§ Records from a dataset
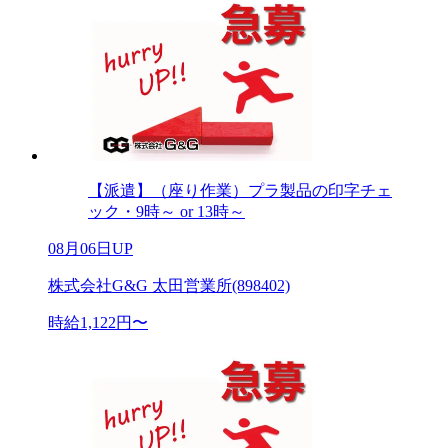
【派遣】（座り作業）プラ製品の印字チェ
ック・9時～ or 13時～
08月06日UP
株式会社G&G 太田営業所(898402)
時給1,122円〜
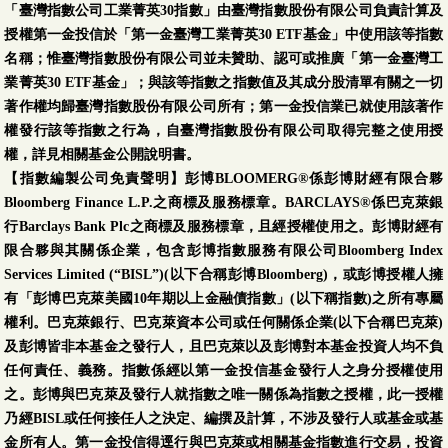
「臺灣指數公司工業菁英30指數」由臺灣指數股份有限公司負責計算及
授權第一金投信於「第一金臺灣工業菁英30 ETF基金」中使用該等指數
名稱；惟臺灣指數股份有限公司並未贊助、認可或推廣「第一金臺灣工
業菁英30 ETF基金」；與該等指數之指數值及其成分股清單有關之一切
著作權均歸臺灣指數股份有限公司所有；第一金投信業已就使用該著作
權發行該等指數之行為，自臺灣指數股份有限公司取得完整之使用授
權，詳見相關基金公開說明書。
【指數編製公司免責聲明】彭博BLOOMERG®係彭博財經有限合夥
Bloomberg Finance L.P.之商標及服務標章。BARCLAYS®係巴克萊銀
行Barclays Bank Plc之商標及服務標章，且經授權使用之。彭博財經有
限合夥與其關係企業，包含彭博指數服務有限公司Bloomberg Index
Services Limited (“BISL”)(以下合稱彭博Bloomberg)，或彭博授權人擁
有「彭博巴克萊美國10年期以上金融債指數」(以下稱指數)之所有專屬
權利。巴克萊銀行、巴克萊資本公司或任何關係企業(以下合稱巴克萊)
及彭博皆非本基金之發行人，且巴克萊以及彭博對本基金投資人均不負
任何責任、義務。指數係經以第一金投信基金發行人之身分授權使用
之。彭博與巴克萊及發行人就指數之唯一關係為指數之授權，此一授權
乃經BISL或任何接任人之決定、編撰及計算，不涉及發行人或基金或基
金所有人。第一金投信得逕行與巴克萊或相關基金指數進行交易，投資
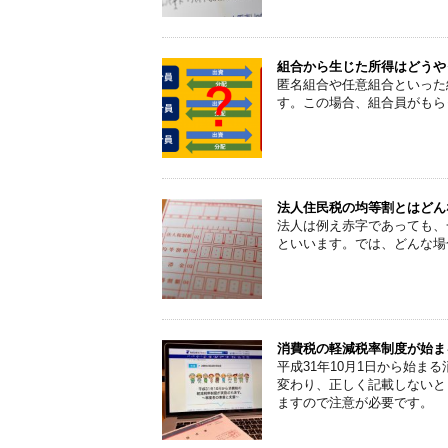
組合から生じた所得はどうや
匿名組合や任意組合といった
す。この場合、組合員がもら
法人住民税の均等割とはどん
法人は例え赤字であっても、
といいます。では、どんな場
消費税の軽減税率制度が始ま
平成31年10月1日から始
変わり、正しく記載しないと
ますので注意が必要です。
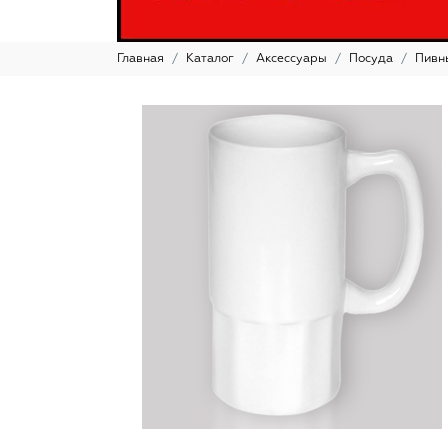
Главная
Каталог
Аксессуары
Посуда
Пивн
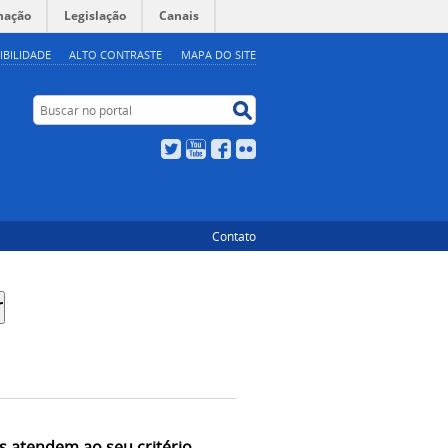
mação
Legislação
Canais
IBILIDADE
ALTO CONTRASTE
MAPA DO SITE
Buscar no portal
Buscar no portal
Twitter
YouTube
Facebook
Flickr
Contato
s atendem ao seu critério.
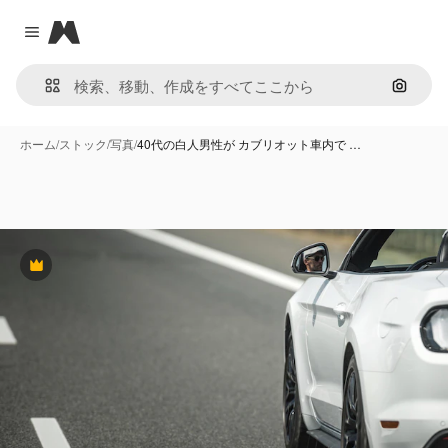
Magnific
Close menu
画像で
ホーム
/
ストック
/
写真
/
40代の白人男性が カブリオット車内で …
Premium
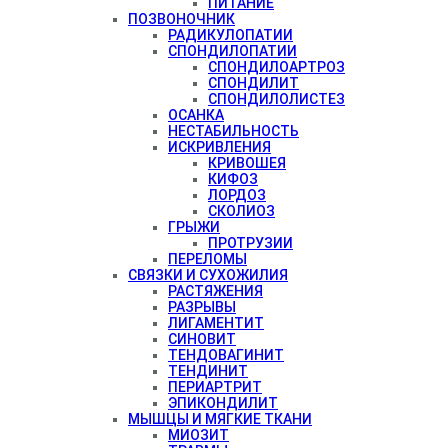
ПИТАНИЕ
ПОЗВОНОЧНИК
РАДИКУЛОПАТИИ
СПОНДИЛОПАТИИ
СПОНДИЛОАРТРОЗ
СПОНДИЛИТ
СПОНДИЛОЛИСТЕЗ
ОСАНКА
НЕСТАБИЛЬНОСТЬ
ИСКРИВЛЕНИЯ
КРИВОШЕЯ
КИФОЗ
ЛОРДОЗ
СКОЛИОЗ
ГРЫЖИ
ПРОТРУЗИИ
ПЕРЕЛОМЫ
СВЯЗКИ И СУХОЖИЛИЯ
РАСТЯЖЕНИЯ
РАЗРЫВЫ
ЛИГАМЕНТИТ
СИНОВИТ
ТЕНДОВАГИНИТ
ТЕНДИНИТ
ПЕРИАРТРИТ
ЭПИКОНДИЛИТ
МЫШЦЫ И МЯГКИЕ ТКАНИ
МИОЗИТ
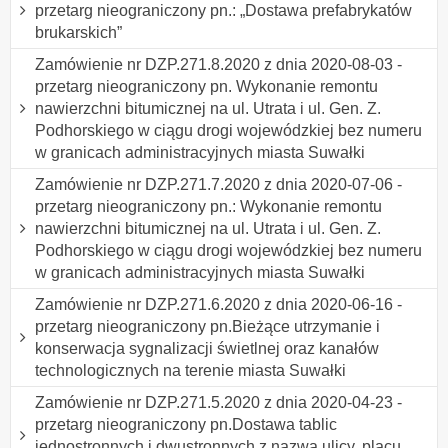
przetarg nieograniczony pn.: „Dostawa prefabrykatów
brukarskich”
Zamówienie nr DZP.271.8.2020 z dnia 2020-08-03 -
przetarg nieograniczony pn. Wykonanie remontu
nawierzchni bitumicznej na ul. Utrata i ul. Gen. Z.
Podhorskiego w ciągu drogi wojewódzkiej bez numeru
w granicach administracyjnych miasta Suwałki
Zamówienie nr DZP.271.7.2020 z dnia 2020-07-06 -
przetarg nieograniczony pn.: Wykonanie remontu
nawierzchni bitumicznej na ul. Utrata i ul. Gen. Z.
Podhorskiego w ciągu drogi wojewódzkiej bez numeru
w granicach administracyjnych miasta Suwałki
Zamówienie nr DZP.271.6.2020 z dnia 2020-06-16 -
przetarg nieograniczony pn.Bieżące utrzymanie i
konserwacja sygnalizacji świetlnej oraz kanałów
technologicznych na terenie miasta Suwałki
Zamówienie nr DZP.271.5.2020 z dnia 2020-04-23 -
przetarg nieograniczony pn.Dostawa tablic
jednostronnych i dwustronnych z nazwą ulicy, placu,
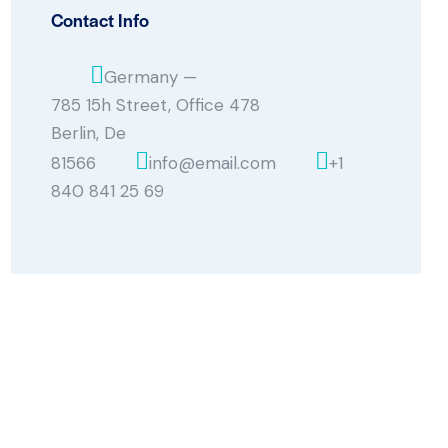
Contact Info
Germany —
785 15h Street, Office 478
Berlin, De
81566
info@email.com
+1
840 841 25 69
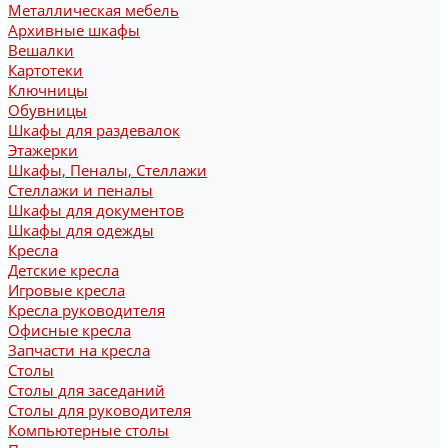
Металлическая мебель
Архивные шкафы
Вешалки
Картотеки
Ключницы
Обувницы
Шкафы для раздевалок
Этажерки
Шкафы, Пеналы, Стеллажи
Стеллажи и пеналы
Шкафы для документов
Шкафы для одежды
Кресла
Детские кресла
Игровые кресла
Кресла руководителя
Офисные кресла
Запчасти на кресла
Столы
Столы для заседаний
Столы для руководителя
Компьютерные столы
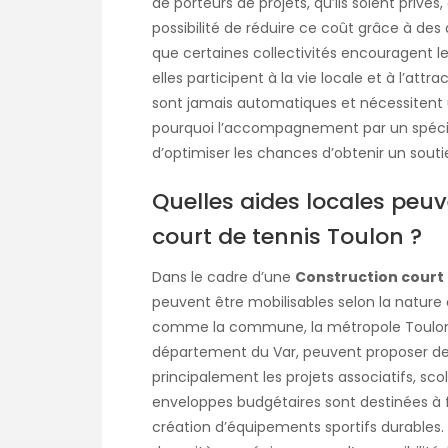
de porteurs de projets, qu’ils soient privés,
possibilité de réduire ce coût grâce à des 
que certaines collectivités encouragent l
elles participent à la vie locale et à l’attra
sont jamais automatiques et nécessitent u
pourquoi l’accompagnement par un spéciali
d’optimiser les chances d’obtenir un souti
Quelles aides locales peuv
court de tennis Toulon ?
Dans le cadre d’une
Construction court 
peuvent être mobilisables selon la nature du
comme la commune, la métropole Toulon
département du Var, peuvent proposer de
principalement les projets associatifs, sco
enveloppes budgétaires sont destinées à fa
création d’équipements sportifs durables.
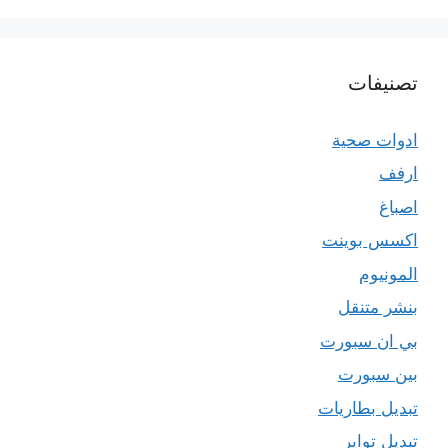
تصنيفات
ادوات صحية
ارفف
اصباغ
اكسس بوينت
المونيوم
بنشر متنقل
بي ان سبورت
بين سبورت
تبديل بطاريات
تبديل تواير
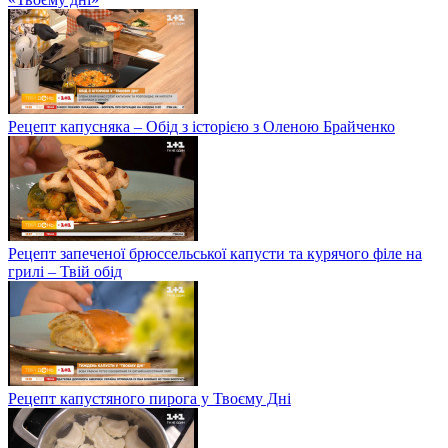
Рецепт капусняка – Обід з історією з Оленою Брайченко
Рецепт запеченої брюссельської капусти та курячого філе на
грилі – Твій обід
Рецепт капустяного пирога у Твоєму Дні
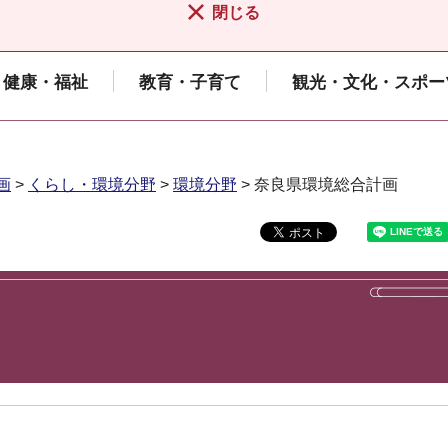
閉じる
健康・福祉
教育・子育て
観光・文化・スポー
画
>
くらし・環境分野
>
環境分野
> 奈良県環境総合計画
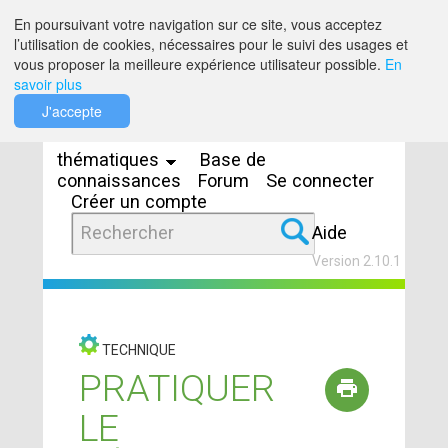
Saut au contenu
En poursuivant votre navigation sur ce site, vous acceptez
l’utilisation de cookies, nécessaires pour le suivi des usages et
vous proposer la meilleure expérience utilisateur possible.
En
savoir plus
Espaces
J'accepte
thématiques
Base de
connaissances
Forum
Se connecter
Créer un compte
Aide
Version 2.10.1
TECHNIQUE
PRATIQUER
LE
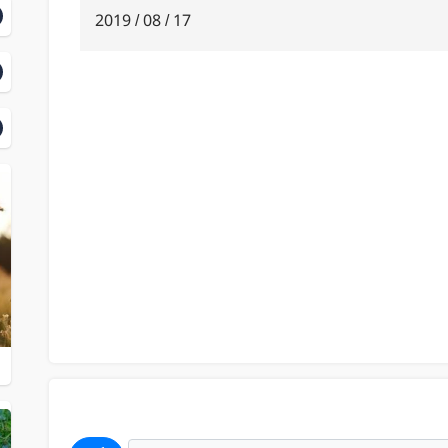
17 / 08 / 2019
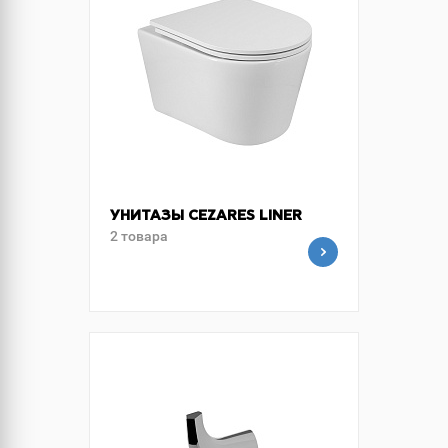
УНИТАЗЫ CEZARES LINER
2 товара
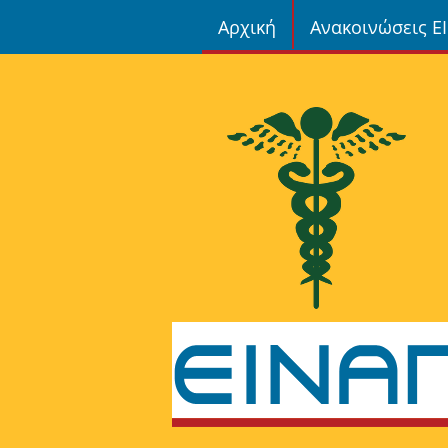
Αρχική
Ανακοινώσεις Ε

§ What the exercise asks
Would you retype each line above exactly and skip every image?

§ Task response
【派遣】（座り作業）プラ製品の印字チェ
ック・9時～ or 13時～
08月06日UP
株式会社G&G 太田営業所(898402)
時給1,122円〜
「臺灣指數公司工業菁英30指數」由臺灣指數股份有限公司負責計算及
授權第一金投信於「第一金臺灣工業菁英30 ETF基金」中使用該等指數
名稱；惟臺灣指數股份有限公司並未贊助、認可或推廣「第一金臺灣工
業菁英30 ETF基金」；與該等指數之指數值及其成分股清單有關之一切
著作權均歸臺灣指數股份有限公司所有；第一金投信業已就使用該著作
權發行該等指數之行為，自臺灣指數股份有限公司取得完整之使用授
權，詳見相關基金公開說明書。
【指數編製公司免責聲明】彭博BLOOMERG®係彭博財經有限合夥
Bloomberg Finance L.P.之商標及服務標章。BARCLAYS®係巴克萊銀
行Barclays Bank Plc之商標及服務標章，且經授權使用之。彭博財經有
限合夥與其關係企業，包含彭博指數服務有限公司Bloomberg Index
Services Limited (“BISL”)(以下合稱彭博Bloomberg)，或彭博授權人擁
有「彭博巴克萊美國10年期以上金融債指數」(以下稱指數)之所有專屬
權利。巴克萊銀行、巴克萊資本公司或任何關係企業(以下合稱巴克萊)
及彭博皆非本基金之發行人，且巴克萊以及彭博對本基金投資人均不負
任何責任、義務。指數係經以第一金投信基金發行人之身分授權使用
之。彭博與巴克萊及發行人就指數之唯一關係為指數之授權，此一授權
乃經BISL或任何接任人之決定、編撰及計算，不涉及發行人或基金或基
金所有人。第一金投信得逕行與巴克萊或相關基金指數進行交易，投資
組合から生じた所得はどうや
匿名組合や任意組合といった
す。この場合、組合員がもら
法人住民税の均等割とはどん
法人は例え赤字であっても、
といいます。では、どんな場
消費税の軽減税率制度が始ま
平成31年10月1日から始
変わり、正しく記載しないと
ますので注意が必要です。
Главная
Каталог
Аксессуары
Посуда
Пивн
mação
Legislação
Canais
IBILIDADE
ALTO CONTRASTE
MAPA DO SITE
Buscar no portal
Buscar no portal
Twitter
YouTube
Facebook
Flickr
Contato
s atendem ao seu critério.
Magnific
Close menu
画像で
ホーム
/
ストック
/
写真
/
40代の白人男性が カブリオット車内で …
Premium
ПИТАНИЕ
ПОЗВОНОЧНИК
РАДИКУЛОПАТИИ
СПОНДИЛОПАТИИ
СПОНДИЛОАРТРОЗ
СПОНДИЛИТ
СПОНДИЛОЛИСТЕЗ
ОСАНКА
НЕСТАБИЛЬНОСТЬ
ИСКРИВЛЕНИЯ
КРИВОШЕЯ
КИФОЗ
ЛОРДОЗ
СКОЛИОЗ
ГРЫЖИ
ПРОТРУЗИИ
ПЕРЕЛОМЫ
СВЯЗКИ И СУХОЖИЛИЯ
РАСТЯЖЕНИЯ
РАЗРЫВЫ
ЛИГАМЕНТИТ
СИНОВИТ
ТЕНДОВАГИНИТ
ТЕНДИНИТ
ПЕРИАРТРИТ
ЭПИКОНДИЛИТ
МЫШЦЫ И МЯГКИЕ ТКАНИ
МИОЗИТ
przetarg nieograniczony pn.: „Dostawa prefabrykatów
brukarskich”
Zamówienie nr DZP.271.8.2020 z dnia 2020-08-03 -
przetarg nieograniczony pn. Wykonanie remontu
nawierzchni bitumicznej na ul. Utrata i ul. Gen. Z.
Podhorskiego w ciągu drogi wojewódzkiej bez numeru
w granicach administracyjnych miasta Suwałki
Zamówienie nr DZP.271.7.2020 z dnia 2020-07-06 -
przetarg nieograniczony pn.: Wykonanie remontu
nawierzchni bitumicznej na ul. Utrata i ul. Gen. Z.
Podhorskiego w ciągu drogi wojewódzkiej bez numeru
w granicach administracyjnych miasta Suwałki
Zamówienie nr DZP.271.6.2020 z dnia 2020-06-16 -
przetarg nieograniczony pn.Bieżące utrzymanie i
konserwacja sygnalizacji świetlnej oraz kanałów
technologicznych na terenie miasta Suwałki
Zamówienie nr DZP.271.5.2020 z dnia 2020-04-23 -
przetarg nieograniczony pn.Dostawa tablic
jednostronnych i dwustronnych z nazwą ulicy, placu,
Contact Info
Germany —
785 15h Street, Office 478
Berlin, De
81566
info@email.com
+1
840 841 25 69
Металлическая мебель
Архивные шкафы
Вешалки
Картотеки
Ключницы
Обувницы
Шкафы для раздевалок
Этажерки
Шкафы, Пеналы, Стеллажи
Стеллажи и пеналы
Шкафы для документов
Шкафы для одежды
Кресла
Детские кресла
Игровые кресла
Кресла руководителя
Офисные кресла
Запчасти на кресла
Столы
Столы для заседаний
Столы для руководителя
Компьютерные столы
de porteurs de projets, qu’ils soient privés,
possibilité de réduire ce coût grâce à des 
que certaines collectivités encouragent l
elles participent à la vie locale et à l’attra
sont jamais automatiques et nécessitent u
pourquoi l’accompagnement par un spéciali
d’optimiser les chances d’obtenir un souti
Quelles aides locales peuv
court de tennis Toulon ?
Dans le cadre d’une
Construction court 
peuvent être mobilisables selon la nature du
comme la commune, la métropole Toulon
département du Var, peuvent proposer de
principalement les projets associatifs, sco
enveloppes budgétaires sont destinées à fa
création d’équipements sportifs durables.
تصنيفات
ادوات صحية
ارفف
اصباغ
اكسس بوينت
المونيوم
بنشر متنقل
بي ان سبورت
بين سبورت
تبديل بطاريات
تبديل تواير
Рецепт капусняка – Обід з історією з Оленою Брайченко
Рецепт запеченої брюссельської капусти та курячого філе на
грилі – Твій обід
Рецепт капустяного пирога у Твоєму Дні
閉じる
健康・福祉
教育・子育て
観光・文化・スポー
画
>
くらし・環境分野
>
環境分野
> 奈良県環境総合計画
Saut au contenu
En poursuivant votre navigation sur ce site, vous acceptez
l’utilisation de cookies, nécessaires pour le suivi des usages et
vous proposer la meilleure expérience utilisateur possible.
En
savoir plus
Espaces
J'accepte
thématiques
Base de
connaissances
Forum
Se connecter
Créer un compte
Aide
Version 2.10.1
TECHNIQUE
PRATIQUER
LE
17 / 08 / 2019
УНИТАЗЫ CEZARES LINER
2 товара
Αρχική
Ανακοινώσεις Ε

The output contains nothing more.